RICARDO BONALUME NETO
ESPECIAL PARA A FOLHA

O romance policial perdeu um defensor há uma semana, quando o escritor britânico Julian Symons morreu de câncer, aos 82 anos.
Poucos autores fizeram tanto neste século para que esses romances pudessem ter a suprema glória de serem considerados "literatura". Parte do esforço foi a sua própria obra, repleta de livros premiados.
Mas o gênero também deve muito à sua defesa apaixonada dos autores de quem gostava, gente como Edgar Allan Poe, Arthur Conan Doyle, Rex Stout, Georges Simenon ou Raymond Chandler.

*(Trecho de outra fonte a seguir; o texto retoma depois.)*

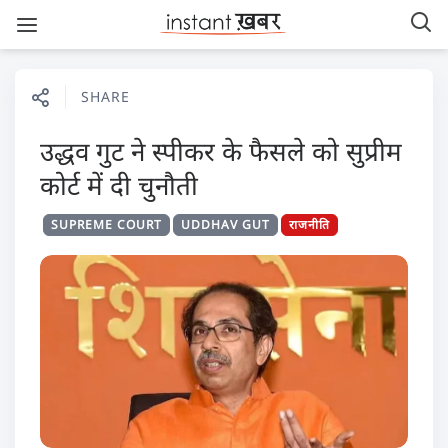
SHARE
उद्धव गुट ने स्पीकर के फैसले को सुप्रीम
कोर्ट में दी चुनौती
SUPREME COURT
UDDHAV GUT
राजनीति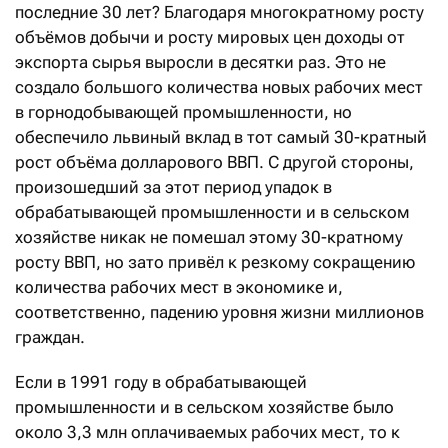
последние 30 лет? Благодаря многократному росту
объёмов добычи и росту мировых цен доходы от
экспорта сырья выросли в десятки раз. Это не
создало большого количества новых рабочих мест
в горнодобывающей промышленности, но
обеспечило львиный вклад в тот самый 30-кратный
рост объёма долларового ВВП. С другой стороны,
произошедший за этот период упадок в
обрабатывающей промышленности и в сельском
хозяйстве никак не помешал этому 30-кратному
росту ВВП, но зато привёл к резкому сокращению
количества рабочих мест в экономике и,
соответственно, падению уровня жизни миллионов
граждан.
Если в 1991 году в обрабатывающей
промышленности и в сельском хозяйстве было
около 3,3 млн оплачиваемых рабочих мест, то к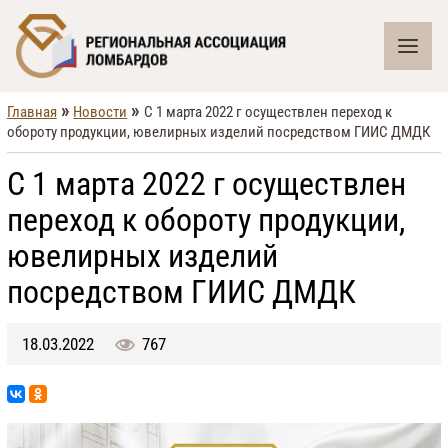
»
»
Главная
Новости
С 1 марта 2022 г осуществлен переход к
обороту продукции, ювелирных изделий посредством ГИИС ДМДК
С 1 марта 2022 г осуществлен
переход к обороту продукции,
ювелирных изделий
посредством ГИИС ДМДК
18.03.2022
767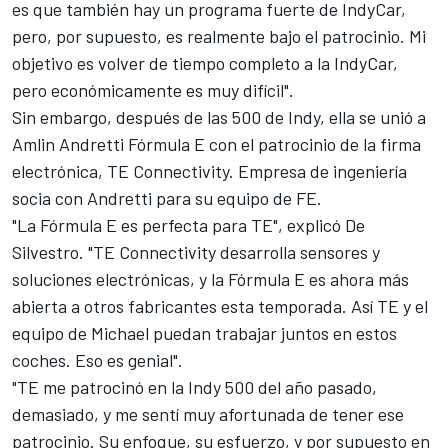
es que también hay un programa fuerte de IndyCar,
pero, por supuesto, es realmente bajo el patrocinio. Mi
objetivo es volver de tiempo completo a la IndyCar,
pero económicamente es muy difícil".
Sin embargo, después de las 500 de Indy, ella se unió a
Amlin Andretti Fórmula E con el patrocinio de la firma
electrónica, TE Connectivity. Empresa de ingeniería
socia con Andretti para su equipo de FE.
"La Fórmula E es perfecta para TE", explicó De
Silvestro. "TE Connectivity desarrolla sensores y
soluciones electrónicas, y la Fórmula E es ahora más
abierta a otros fabricantes esta temporada. Así TE y el
equipo de Michael puedan trabajar juntos en estos
coches. Eso es genial".
"TE me patrocinó en la Indy 500 del año pasado,
demasiado, y me sentí muy afortunada de tener ese
patrocinio. Su enfoque, su esfuerzo, y por supuesto en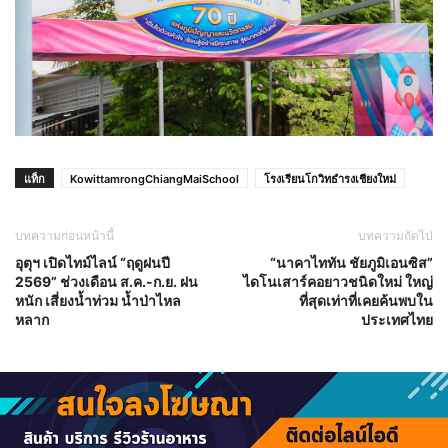
แท็ก
KowittamrongChiangMaiSchool
โรงเรียนโกวิทธำรงเชียงใหม่
บทความก่อนหน้านี้
บทความถัดไป
อุตุฯ เปิดไทม์ไลน์ “ฤดูฝนปี
“นาคาไททัน ชัยภูมิเอนซิส”
2569” ช่วงเดือน ส.ค.-ก.ย. ฝน
ไดโนเสาร์คอยาวชนิดใหม่ ใหญ่
หนัก เสี่ยงน้ำท่วม น้ำป่าไหล
ที่สุดเท่าที่เคยค้นพบใน
หลาก
ประเทศไทย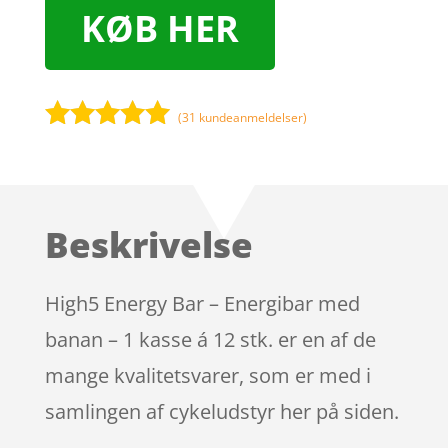
KØB HER
(
31
kundeanmeldelser)
Bedømt
som
4.9
ud af 5
baseret på
Beskrivelse
kundebedøm
melser
High5 Energy Bar – Energibar med
banan – 1 kasse á 12 stk. er en af de
mange kvalitetsvarer, som er med i
samlingen af cykeludstyr her på siden.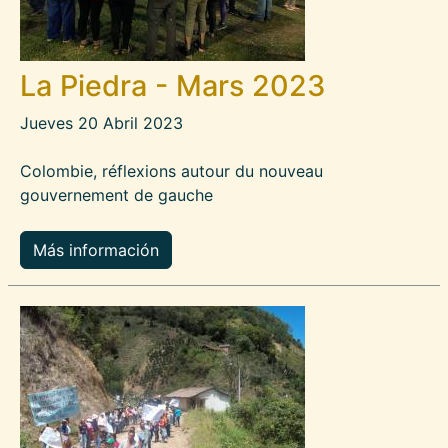
La Piedra - Mars 2023
Jueves 20 Abril 2023
Colombie, réflexions autour du nouveau
gouvernement de gauche
Más información
Imagen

Órfãos estão também os intelectuais "decentes" do planeta. Esse adjetivo era o principal elogio que costumava ser feito por um amigo de Symons, o escritor George Orwell. Não é uma pecha moralista. Quer dizer basicamente que se trata de alguém honesto e humanista. Symons era decente.
Ironicamente, um dos primeiros contatos entre ele o o autor de "1984", a mais famosa utopia negativa do século, foi quase uma declaração de guerra. Orwell afirmou que um artigo de Symons, escrito durante a Segunda Guerra, tinha uma tendência "vagamente fascista".
O anarquista George Woodcock saiu em defesa de Symons, alegando que na verdade o artigo era até "de tendência marxista".
Orwell reconheceu o erro e se tornou amigo dos dois. Symons fez um comentário que diz muito sobre seu amigo e sobre o jornalismo em geral: "Não é incomum que jornalistas façam afirmações insensatas, mas apenas aqueles de grande integridade admitem, em vez de enterrar os seus erros".
Quando Orwell estava doente, morrendo de tuberculose, Symons era um dos principais destinatários de suas cartas (nem que fosse apenas para pedir canetas esferográficas). Ler romances policiais era uma das distrações do doente, que confessava ter predileções "tradicionais" no gênero. Pode-se dizer o mesmo de Symons, autor de biografias de Poe, um dos inventores da literatura policial, e Conan Doyle, criador do Napoleão dos detetives, Sherlock Holmes.
Symons não é, porém, uma Agatha Christie de calças. Não é o tipo de escritor que mata seus personagens com zarabatanas. Grande admirador de Chandler e, mais ainda, de Dashiell Hammett, ele soube reconhecer o predomínio da ficção linha-dura americana, sem cair na barbárie.
Há um citação hoje clássica de Symons: "O que me atrai mais em nossa área é a violência por trás de faces respeitáveis, o funcionário público planejando como matar judeus mais eficientemente, o juiz falando com paixão sobre a necessidade da pena de morte, o garoto quieto e obediente que mata por diversão. Esses são casos extremos, mas se você quiser mostrar a violência que há por trás das faces suaves que a maioria de nós apresenta ao mundo, que melhor veículo você poderia ter que o romance policial?"
Symons não ganhou o Nobel, que não costuma ser dado aos praticantes do gênero, mas ganhou seus equivalentes concedidos por associações de escritores: o Edgar (homenagem a Poe), da Mystery Writers of America, e o Adaga de Ouro, da Crime Writers Association, de Londres.
Symons escreveu um dos livros-cult dos fãs do gênero, "Bloody Murder" (literalmente, "Sangrento Assassinato"), uma história de romance policial. "Eu sou um viciado, não um acadêmico", disse ele ao introduzir o livro. Graças aos céus.